DATA UNDER STUDY >>
Segment Open
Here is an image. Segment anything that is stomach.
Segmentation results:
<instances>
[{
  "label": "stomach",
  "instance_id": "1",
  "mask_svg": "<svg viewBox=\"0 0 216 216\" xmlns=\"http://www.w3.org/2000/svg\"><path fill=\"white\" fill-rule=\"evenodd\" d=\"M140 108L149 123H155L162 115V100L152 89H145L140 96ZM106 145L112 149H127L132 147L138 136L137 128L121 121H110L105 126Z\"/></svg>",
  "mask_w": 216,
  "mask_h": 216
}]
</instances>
Segment Closed
EXERCISE DESCRIPTION >>
Pull out every line in the data above that has the word "stomach".

OUTPUT OF THE EXERCISE >>
Here is an image. Segment anything that is stomach.
  "label": "stomach",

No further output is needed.